Denoising with a Joint-Embedding Predictive Architecture
Dengsheng Chen, Jie Hu, Xiaoming Wei, Enhua Wu
TL;DR
D-JEPA presents a unified framework that integrates joint-embedding predictive architectures with diffusion-style token modeling to enable high-quality, autoregressive generation of continuous data. By recasting masked image modeling as generalized next-token prediction and coupling a diffusion or flow-matching objective at the token level, D-JEPA achieves state-of-the-art image synthesis on ImageNet across multiple model scales, while also demonstrating potential for video, audio, and multimodal generation. The method relies on three ViT backbones (context, target, predictor) with EMA updates to the target encoder and a two-loss objective L = L_d + L_p to prevent collapse and inject semantic structure, respectively. Empirically, scaling improves both generation fidelity and sampling efficiency, with large models requiring fewer autoregressive steps and producing fast, high-quality samples; qualitative results show realistic portraits and complex scenes, and extended experiments indicate broad applicability beyond images. The work suggests a path toward unified, multi-modal generative systems for continuous data, while acknowledging optimization bottlenecks in the lightweight denoising MLP and attention-based inefficiencies that warrant further research.
Abstract
Joint-embedding predictive architectures (JEPAs) have shown substantial promise in self-supervised representation learning, yet their application in generative modeling remains underexplored. Conversely, diffusion models have demonstrated significant efficacy in modeling arbitrary probability distributions.
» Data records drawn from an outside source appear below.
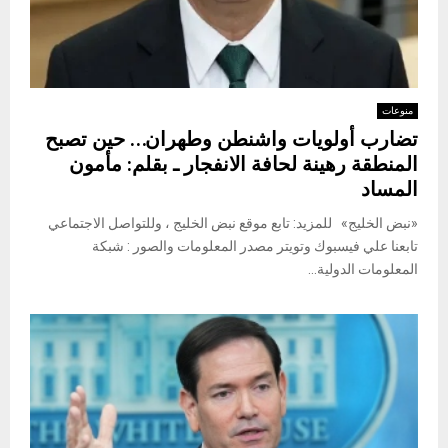
منوعات
تضارب أولويات واشنطن وطهران… حين تصبح
المنطقة رهينة لحافة الانفجار ـ بقلم: مأمون
المساد
«نبض الخليج» للمزيد: تابع موقع نبض الخليج ، وللتواصل الاجتماعي
تابعنا علي فيسبوك وتويتر مصدر المعلومات والصور : شبكة
المعلومات الدولية...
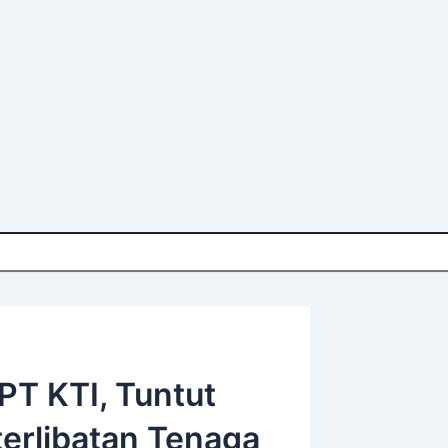
T KTI, Tuntut
erlibatan Tenaga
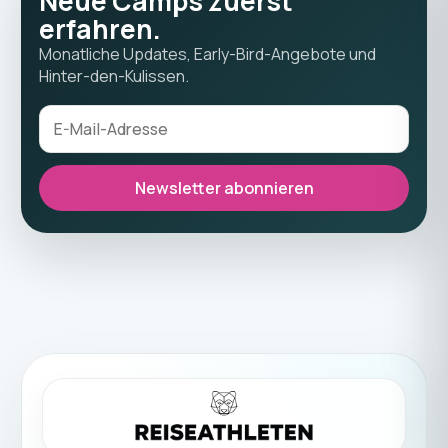
Neue Camps zuerst
erfahren.
Monatliche Updates, Early-Bird-Angebote und
Hinter-den-Kulissen.
Newsletter abonnieren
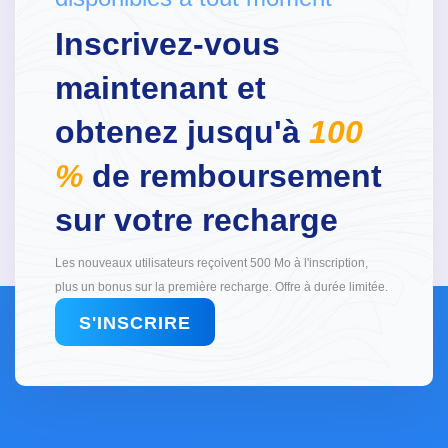
Inscrivez-vous
maintenant et
obtenez jusqu'à
100
%
de remboursement
sur votre recharge
Les nouveaux utilisateurs reçoivent 500 Mo à l'inscription,
plus un bonus sur la première recharge. Offre à durée limitée.
S'INSCRIRE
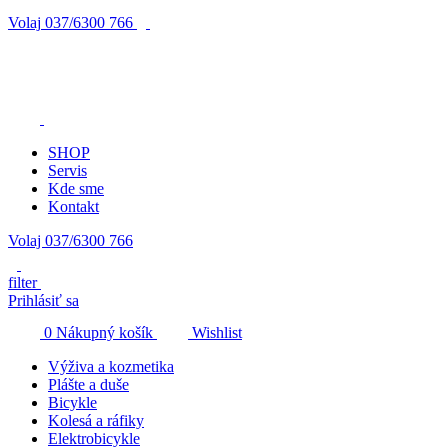
Volaj
037/6300 766
SHOP
Servis
Kde sme
Kontakt
Volaj 037/6300 766
filter
Prihlásiť sa
0
Nákupný košík
Wishlist
Výživa a kozmetika
Plášte a duše
Bicykle
Kolesá a ráfiky
Elektrobicykle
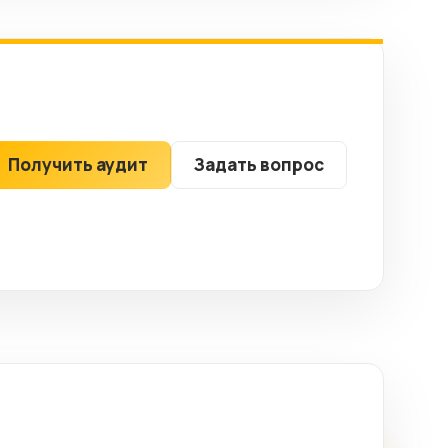
Получить аудит
Задать вопрос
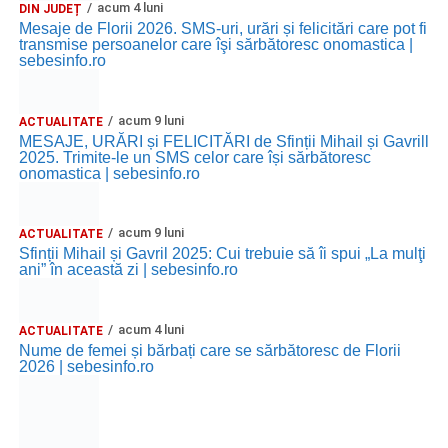
acum 4 luni
DIN JUDEȚ
Mesaje de Florii 2026. SMS-uri, urări și felicitări care pot fi
transmise persoanelor care îşi sărbătoresc onomastica |
sebesinfo.ro
acum 9 luni
ACTUALITATE
MESAJE, URĂRI și FELICITĂRI de Sfinții Mihail și Gavrill
2025. Trimite-le un SMS celor care își sărbătoresc
onomastica | sebesinfo.ro
acum 9 luni
ACTUALITATE
Sfinții Mihail și Gavril 2025: Cui trebuie să îi spui „La mulţi
ani” în această zi | sebesinfo.ro
acum 4 luni
ACTUALITATE
Nume de femei și bărbați care se sărbătoresc de Florii
2026 | sebesinfo.ro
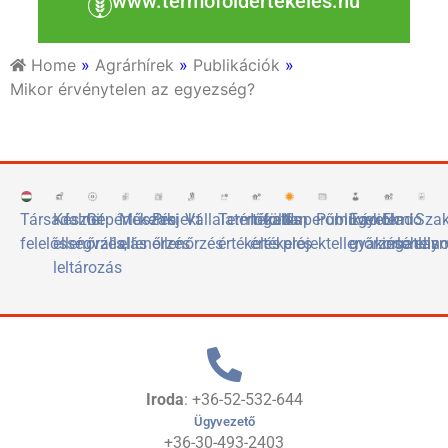
www.termofoldertekeles.hu
Home
»
Agrárhírek
»
Publikációk
»
Mikor érvénytelen az egyezség?
Társadalmi
Készlet
Gépértékelés
Műszaki
Projekt
Vállalatértékelés
Termőföld
Ingatlan
Naperőművek
Publikációk
Egyetemi
Eladó
Sza
felelősségvállalás
ellenőrzés,
ellenőrzés
ellenőrzés
értékelés
értékelés
projektellenőrzése
gyakorlóhely
ingatlan
elis
leltározás
Iroda
: +36-52-532-644
Ügyvezető
+36-30-493-2403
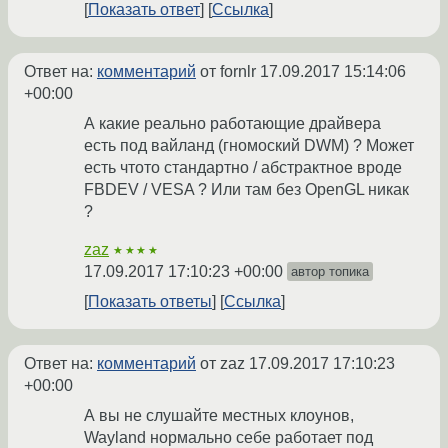
Показать ответ
Ссылка
Ответ на:
комментарий
от fornlr
17.09.2017 15:14:06
+00:00
А какие реально работающие драйвера
есть под вайланд (гномоский DWM) ? Может
есть чтото стандартно / абстрактное вроде
FBDEV / VESA ? Или там без OpenGL никак
?
zaz
★★★★
17.09.2017 17:10:23 +00:00
автор топика
Показать ответы
Ссылка
Ответ на:
комментарий
от zaz
17.09.2017 17:10:23
+00:00
А вы не слушайте местных клоунов,
Wayland нормально себе работает под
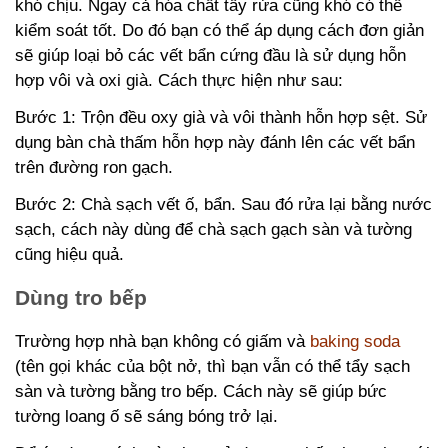
khó chịu. Ngay cả hóa chất tẩy rửa cũng khó có thể
kiểm soát tốt. Do đó bạn có thể áp dụng cách đơn giản
sẽ giúp loại bỏ các vết bẩn cứng đầu là sử dụng hỗn
hợp vôi và oxi già. Cách thực hiện như sau:
Bước 1: Trộn đều oxy già và vôi thành hỗn hợp sệt. Sử
dụng bàn chà thấm hỗn hợp này đánh lên các vết bẩn
trên đường ron gạch.
Bước 2: Chà sạch vết ố, bẩn. Sau đó rửa lại bằng nước
sạch, cách này dùng để chà sạch gạch sàn và tường
cũng hiệu quả.
Dùng tro bếp
Trường hợp nhà bạn không có giấm và
baking soda
(tên gọi khác của bột nở, thì bạn vẫn có thể tẩy sạch
sàn và tường bằng tro bếp. Cách này sẽ giúp bức
tường loang ố sẽ sáng bóng trở lại.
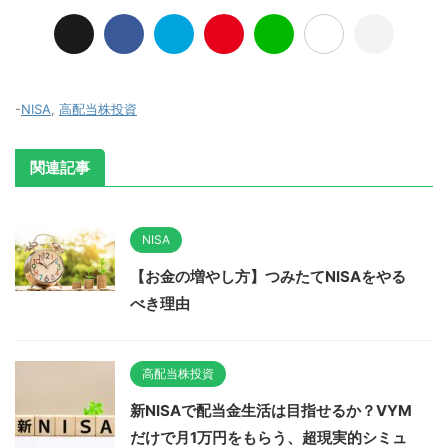
-
NISA
,
高配当株投資
関連記事
NISA
【お金の増やし方】つみたてNISAをやる
べき理由
高配当株投資
新NISAで配当金生活は目指せるか？VYM
だけで月1万円をもらう、超現実的シミュ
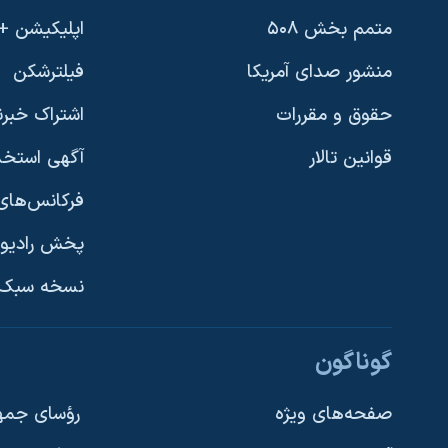
نرگس محمدی برنده جایزه نوبل صلح
متمم بخش ۵۰۸
اپلیکیشن +VOA
همایش محافظه‌کاران آمریکا «سی‌پک»
منشور صدای آمریکا
فیلترشکن
صفحه‌های ویژه
حقوق و مقررات
اشتراک خبرن
سفر پرزیدنت ترامپ به چین
قوانین تالار
آگهی استخد
فرکانس‌های 
پخش رادیو
یادگیری زبان انگلیسی
نسخه سبک 
دنبال کنید
گوناگون
صفحه‌های ویژه
رؤسای جمهو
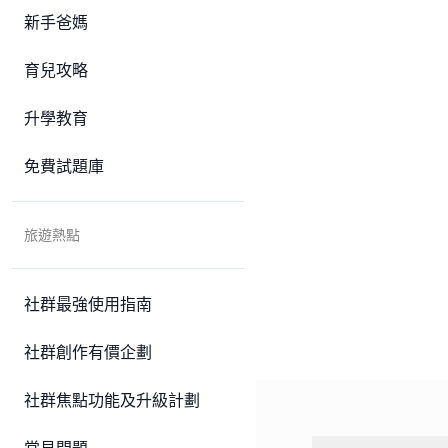
新手爸媽
育兒攻略
升學教育
免費試題庫
旅遊熱點
社群最強使用指南
社群創作有價企劃
社群焦點功能及升級計劃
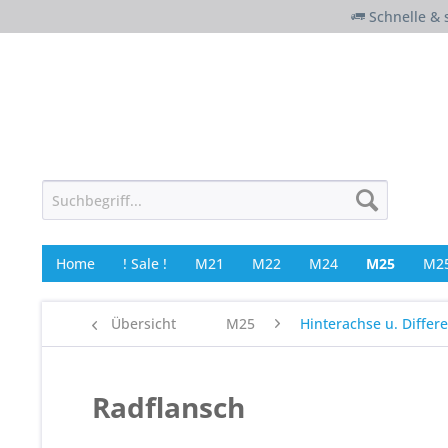
Schnelle & 
Home
! Sale !
M21
M22
M24
M25
M25
Übersicht
M25
Hinterachse u. Differe
Radflansch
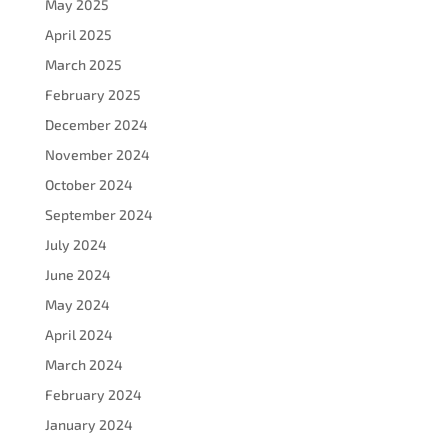
May 2025
April 2025
March 2025
February 2025
December 2024
November 2024
October 2024
September 2024
July 2024
June 2024
May 2024
April 2024
March 2024
February 2024
January 2024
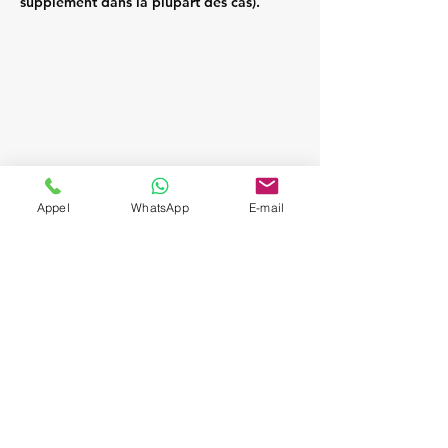
supplément dans la plupart des cas).
Appel
WhatsApp
E-mail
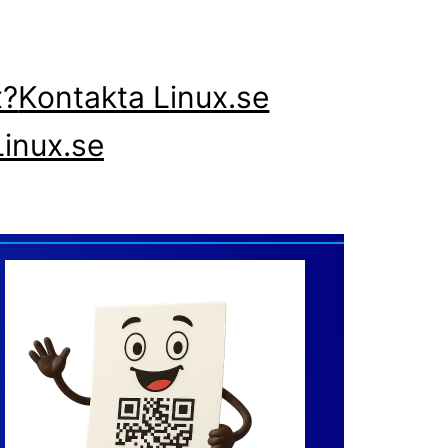
x?
Kontakta Linux.se
inux.se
In this paper, we introduce Denoising with a Joint-Embedding Predictive Architecture (D-JEPA), pioneering the integration of JEPA within generative modeling. By recognizing JEPA as a form of masked image modeling, we reinterpret it as a generalized next-token prediction strategy, facilitating data generation in an auto-regressive manner. Furthermore, we incorporate diffusion loss to model the per-token probability distribution, enabling data generation in a continuous space. We also adapt flow matching loss as an alternative to diffusion loss, thereby enhancing the flexibility of D-JEPA. Empirically, with increased GFLOPs, D-JEPA consistently achieves lower FID scores with fewer training epochs, indicating its good scalability. Our base, large, and huge models outperform all previous generative models across all scales on ImageNet conditional generation benchmarks. Beyond image generation, D-JEPA is well-suited for other continuous data modeling, including video and audio.